**Exercise directions**
Starting at the first line of the records below, transcribe each line exactly, ending with the line that contains "Es wurden keine Events gefunden".

**Records to use**
━━━━
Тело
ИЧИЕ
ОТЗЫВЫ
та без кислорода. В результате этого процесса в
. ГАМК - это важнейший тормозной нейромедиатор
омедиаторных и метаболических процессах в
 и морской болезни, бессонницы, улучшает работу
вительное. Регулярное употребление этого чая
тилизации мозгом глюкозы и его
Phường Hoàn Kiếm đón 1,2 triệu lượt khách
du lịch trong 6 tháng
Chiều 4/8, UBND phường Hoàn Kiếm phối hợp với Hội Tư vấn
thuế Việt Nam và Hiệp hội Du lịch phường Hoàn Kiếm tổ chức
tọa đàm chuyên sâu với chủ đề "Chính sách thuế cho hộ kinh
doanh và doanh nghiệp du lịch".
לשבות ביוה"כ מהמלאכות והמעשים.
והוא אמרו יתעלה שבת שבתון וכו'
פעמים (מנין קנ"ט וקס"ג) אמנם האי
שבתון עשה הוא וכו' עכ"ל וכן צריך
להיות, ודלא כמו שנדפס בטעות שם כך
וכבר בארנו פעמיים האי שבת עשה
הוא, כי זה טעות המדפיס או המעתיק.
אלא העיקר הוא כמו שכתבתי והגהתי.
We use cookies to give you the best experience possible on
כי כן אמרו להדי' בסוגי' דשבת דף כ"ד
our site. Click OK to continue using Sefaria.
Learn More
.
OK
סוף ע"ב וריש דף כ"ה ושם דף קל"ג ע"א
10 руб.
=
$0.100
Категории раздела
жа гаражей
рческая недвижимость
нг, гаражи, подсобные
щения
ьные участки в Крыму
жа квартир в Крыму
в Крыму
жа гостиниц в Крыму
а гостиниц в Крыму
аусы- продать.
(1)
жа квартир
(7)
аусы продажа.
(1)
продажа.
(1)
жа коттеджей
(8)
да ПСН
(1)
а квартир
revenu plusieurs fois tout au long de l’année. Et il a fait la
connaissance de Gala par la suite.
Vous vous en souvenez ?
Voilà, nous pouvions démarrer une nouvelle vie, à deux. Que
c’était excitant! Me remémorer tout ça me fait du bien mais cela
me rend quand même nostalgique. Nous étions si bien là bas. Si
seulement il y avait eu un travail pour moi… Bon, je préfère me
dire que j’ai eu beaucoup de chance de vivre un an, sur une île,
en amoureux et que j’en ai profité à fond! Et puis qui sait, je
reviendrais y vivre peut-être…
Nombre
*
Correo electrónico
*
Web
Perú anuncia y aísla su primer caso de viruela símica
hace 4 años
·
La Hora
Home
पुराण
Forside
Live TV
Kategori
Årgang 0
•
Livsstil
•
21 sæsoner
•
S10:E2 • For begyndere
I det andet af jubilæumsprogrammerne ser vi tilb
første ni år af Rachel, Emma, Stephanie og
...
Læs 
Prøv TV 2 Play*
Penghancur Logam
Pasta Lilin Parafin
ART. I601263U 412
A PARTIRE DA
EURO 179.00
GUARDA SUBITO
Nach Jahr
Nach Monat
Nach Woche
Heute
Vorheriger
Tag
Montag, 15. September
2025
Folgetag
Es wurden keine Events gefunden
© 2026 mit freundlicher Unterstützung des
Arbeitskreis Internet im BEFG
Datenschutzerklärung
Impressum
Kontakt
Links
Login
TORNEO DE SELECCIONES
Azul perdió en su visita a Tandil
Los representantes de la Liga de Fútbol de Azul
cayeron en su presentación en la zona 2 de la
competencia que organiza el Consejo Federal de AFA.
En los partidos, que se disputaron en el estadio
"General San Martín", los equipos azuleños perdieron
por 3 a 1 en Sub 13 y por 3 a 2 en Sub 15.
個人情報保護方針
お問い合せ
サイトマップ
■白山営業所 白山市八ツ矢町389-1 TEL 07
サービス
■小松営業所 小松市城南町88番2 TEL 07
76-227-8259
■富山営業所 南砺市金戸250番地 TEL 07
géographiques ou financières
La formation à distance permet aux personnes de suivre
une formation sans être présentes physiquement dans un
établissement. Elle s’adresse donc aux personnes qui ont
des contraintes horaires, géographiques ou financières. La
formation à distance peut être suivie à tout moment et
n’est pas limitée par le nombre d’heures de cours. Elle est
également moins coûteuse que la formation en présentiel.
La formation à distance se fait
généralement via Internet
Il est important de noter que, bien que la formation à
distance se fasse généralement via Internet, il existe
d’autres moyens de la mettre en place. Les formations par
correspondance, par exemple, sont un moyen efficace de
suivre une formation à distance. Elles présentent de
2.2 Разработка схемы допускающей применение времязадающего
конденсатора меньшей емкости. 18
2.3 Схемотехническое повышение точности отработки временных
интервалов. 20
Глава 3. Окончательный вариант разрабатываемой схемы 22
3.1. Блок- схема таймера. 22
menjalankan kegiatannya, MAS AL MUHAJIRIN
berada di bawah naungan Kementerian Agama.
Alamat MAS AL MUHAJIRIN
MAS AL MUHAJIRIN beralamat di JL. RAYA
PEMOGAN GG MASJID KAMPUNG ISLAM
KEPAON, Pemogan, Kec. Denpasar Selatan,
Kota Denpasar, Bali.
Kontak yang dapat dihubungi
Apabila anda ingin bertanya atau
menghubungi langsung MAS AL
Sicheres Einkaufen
━━━━
**Expected output**
Тело
ИЧИЕ
ОТЗЫВЫ
та без кислорода. В результате этого процесса в
. ГАМК - это важнейший тормозной нейромедиатор
омедиаторных и метаболических процессах в
 и морской болезни, бессонницы, улучшает работу
вительное. Регулярное употребление этого чая
тилизации мозгом глюкозы и его
Phường Hoàn Kiếm đón 1,2 triệu lượt khách
du lịch trong 6 tháng
Chiều 4/8, UBND phường Hoàn Kiếm phối hợp với Hội Tư vấn
thuế Việt Nam và Hiệp hội Du lịch phường Hoàn Kiếm tổ chức
tọa đàm chuyên sâu với chủ đề "Chính sách thuế cho hộ kinh
doanh và doanh nghiệp du lịch".
לשבות ביוה"כ מהמלאכות והמעשים.
והוא אמרו יתעלה שבת שבתון וכו'
פעמים (מנין קנ"ט וקס"ג) אמנם האי
שבתון עשה הוא וכו' עכ"ל וכן צריך
להיות, ודלא כמו שנדפס בטעות שם כך
וכבר בארנו פעמיים האי שבת עשה
הוא, כי זה טעות המדפיס או המעתיק.
אלא העיקר הוא כמו שכתבתי והגהתי.
We use cookies to give you the best experience possible on
כי כן אמרו להדי' בסוגי' דשבת דף כ"ד
our site. Click OK to continue using Sefaria.
Learn More
.
OK
סוף ע"ב וריש דף כ"ה ושם דף קל"ג ע"א
10 руб.
=
$0.100
Категории раздела
жа гаражей
рческая недвижимость
нг, гаражи, подсобные
щения
ьные участки в Крыму
жа квартир в Крыму
в Крыму
жа гостиниц в Крыму
а гостиниц в Крыму
аусы- продать.
(1)
жа квартир
(7)
аусы продажа.
(1)
продажа.
(1)
жа коттеджей
(8)
да ПСН
(1)
а квартир
revenu plusieurs fois tout au long de l’année. Et il a fait la
connaissance de Gala par la suite.
Vous vous en souvenez ?
Voilà, nous pouvions démarrer une nouvelle vie, à deux. Que
c’était excitant! Me remémorer tout ça me fait du bien mais cela
me rend quand même nostalgique. Nous étions si bien là bas. Si
seulement il y avait eu un travail pour moi… Bon, je préfère me
dire que j’ai eu beaucoup de chance de vivre un an, sur une île,
en amoureux et que j’en ai profité à fond! Et puis qui sait, je
reviendrais y vivre peut-être…
Nombre
*
Correo electrónico
*
Web
Perú anuncia y aísla su primer caso de viruela símica
hace 4 años
·
La Hora
Home
पुराण
Forside
Live TV
Kategori
Årgang 0
•
Livsstil
•
21 sæsoner
•
S10:E2 • For begyndere
I det andet af jubilæumsprogrammerne ser vi tilb
første ni år af Rachel, Emma, Stephanie og
...
Læs 
Prøv TV 2 Play*
Penghancur Logam
Pasta Lilin Parafin
ART. I601263U 412
A PARTIRE DA
EURO 179.00
GUARDA SUBITO
Nach Jahr
Nach Monat
Nach Woche
Heute
Vorheriger
Tag
Montag, 15. September
2025
Folgetag
Es wurden keine Events gefunden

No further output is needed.